Pixel coordinate grounding data
Start of Block

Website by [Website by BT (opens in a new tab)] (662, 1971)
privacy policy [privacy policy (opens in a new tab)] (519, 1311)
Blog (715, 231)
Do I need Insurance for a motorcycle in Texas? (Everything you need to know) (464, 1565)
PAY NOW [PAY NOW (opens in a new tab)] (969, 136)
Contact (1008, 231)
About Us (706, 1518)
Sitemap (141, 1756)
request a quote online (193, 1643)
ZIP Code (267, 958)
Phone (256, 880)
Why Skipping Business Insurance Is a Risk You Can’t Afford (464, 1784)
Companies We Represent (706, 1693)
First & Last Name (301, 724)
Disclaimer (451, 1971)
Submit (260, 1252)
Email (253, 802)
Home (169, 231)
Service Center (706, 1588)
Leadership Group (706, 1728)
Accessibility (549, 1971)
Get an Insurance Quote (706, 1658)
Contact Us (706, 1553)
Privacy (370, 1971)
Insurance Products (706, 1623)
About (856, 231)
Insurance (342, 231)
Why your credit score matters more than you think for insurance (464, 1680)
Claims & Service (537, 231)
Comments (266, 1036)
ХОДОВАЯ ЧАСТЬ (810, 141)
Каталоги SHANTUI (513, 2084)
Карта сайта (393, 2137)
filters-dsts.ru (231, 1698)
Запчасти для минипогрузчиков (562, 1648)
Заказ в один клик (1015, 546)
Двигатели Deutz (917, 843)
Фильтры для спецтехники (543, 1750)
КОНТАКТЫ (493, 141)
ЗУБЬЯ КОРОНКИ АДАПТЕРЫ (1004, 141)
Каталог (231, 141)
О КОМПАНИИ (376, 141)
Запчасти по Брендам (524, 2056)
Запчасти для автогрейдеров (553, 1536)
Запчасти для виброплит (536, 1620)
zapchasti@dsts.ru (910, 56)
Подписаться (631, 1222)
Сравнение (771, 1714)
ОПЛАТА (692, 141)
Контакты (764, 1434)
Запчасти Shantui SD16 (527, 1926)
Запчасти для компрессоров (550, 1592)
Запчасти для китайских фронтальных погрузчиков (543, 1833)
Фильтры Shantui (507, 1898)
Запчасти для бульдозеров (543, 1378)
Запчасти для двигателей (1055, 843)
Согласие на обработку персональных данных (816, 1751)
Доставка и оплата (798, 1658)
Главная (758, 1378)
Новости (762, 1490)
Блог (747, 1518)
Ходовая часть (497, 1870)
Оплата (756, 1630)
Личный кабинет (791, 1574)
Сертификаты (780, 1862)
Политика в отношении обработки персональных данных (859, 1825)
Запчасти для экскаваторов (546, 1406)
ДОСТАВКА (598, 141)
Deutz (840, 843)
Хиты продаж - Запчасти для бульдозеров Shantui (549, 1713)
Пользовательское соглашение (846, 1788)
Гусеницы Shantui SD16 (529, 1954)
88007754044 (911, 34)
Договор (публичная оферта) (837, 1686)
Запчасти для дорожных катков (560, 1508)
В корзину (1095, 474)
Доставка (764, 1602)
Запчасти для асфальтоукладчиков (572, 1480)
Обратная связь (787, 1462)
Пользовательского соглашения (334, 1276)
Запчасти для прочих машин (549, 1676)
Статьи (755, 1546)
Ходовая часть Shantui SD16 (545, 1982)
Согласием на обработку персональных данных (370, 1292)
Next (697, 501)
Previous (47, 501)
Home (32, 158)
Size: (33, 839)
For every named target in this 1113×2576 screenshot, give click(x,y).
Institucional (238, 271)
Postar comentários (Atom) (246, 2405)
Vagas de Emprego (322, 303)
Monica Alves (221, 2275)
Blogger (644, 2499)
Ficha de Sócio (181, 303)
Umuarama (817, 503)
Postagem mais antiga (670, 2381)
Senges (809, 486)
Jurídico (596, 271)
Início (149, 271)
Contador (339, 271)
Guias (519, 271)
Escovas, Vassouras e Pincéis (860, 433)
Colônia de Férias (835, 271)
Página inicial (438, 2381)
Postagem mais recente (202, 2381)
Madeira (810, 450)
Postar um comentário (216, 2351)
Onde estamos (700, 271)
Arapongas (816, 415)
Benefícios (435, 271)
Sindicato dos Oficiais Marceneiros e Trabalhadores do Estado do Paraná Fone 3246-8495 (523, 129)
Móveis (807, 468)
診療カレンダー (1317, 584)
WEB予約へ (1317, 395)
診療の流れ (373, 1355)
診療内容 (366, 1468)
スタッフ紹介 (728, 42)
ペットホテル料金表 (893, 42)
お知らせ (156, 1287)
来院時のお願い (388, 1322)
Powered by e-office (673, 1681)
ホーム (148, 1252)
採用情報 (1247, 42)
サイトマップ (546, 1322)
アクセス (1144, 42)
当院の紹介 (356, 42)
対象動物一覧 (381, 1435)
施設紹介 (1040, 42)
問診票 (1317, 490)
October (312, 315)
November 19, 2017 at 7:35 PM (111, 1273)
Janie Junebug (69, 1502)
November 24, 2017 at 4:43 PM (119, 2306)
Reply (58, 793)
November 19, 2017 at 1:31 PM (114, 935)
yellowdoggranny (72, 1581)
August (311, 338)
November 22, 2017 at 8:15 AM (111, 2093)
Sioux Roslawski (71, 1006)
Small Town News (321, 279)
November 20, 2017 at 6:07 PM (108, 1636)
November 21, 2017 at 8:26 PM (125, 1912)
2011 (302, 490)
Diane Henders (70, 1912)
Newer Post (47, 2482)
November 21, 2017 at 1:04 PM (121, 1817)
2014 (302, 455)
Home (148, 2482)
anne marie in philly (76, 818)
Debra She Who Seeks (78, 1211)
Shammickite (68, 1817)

End of Block

Task details:
Return, word for word, the lines of the data above from the line with "Why your credit" through the line with "Заказ в один клик (1015, 546)", inclusive.

Answer for this exercise:
Why your credit score matters more than you think for insurance (464, 1680)
Claims & Service (537, 231)
Comments (266, 1036)
ХОДОВАЯ ЧАСТЬ (810, 141)
Каталоги SHANTUI (513, 2084)
Карта сайта (393, 2137)
filters-dsts.ru (231, 1698)
Запчасти для минипогрузчиков (562, 1648)
Заказ в один клик (1015, 546)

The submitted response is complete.